Your assignment » What is needed is an exact transcription of every record.
=== Begin Enclosure ===
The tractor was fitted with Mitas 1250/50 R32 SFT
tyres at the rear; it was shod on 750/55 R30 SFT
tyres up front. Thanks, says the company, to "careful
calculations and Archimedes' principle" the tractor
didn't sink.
=== End Enclosure ===
Response box »
The tractor was fitted with Mitas 1250/50 R32 SFT
tyres at the rear; it was shod on 750/55 R30 SFT
tyres up front. Thanks, says the company, to "careful
calculations and Archimedes' principle" the tractor
didn't sink.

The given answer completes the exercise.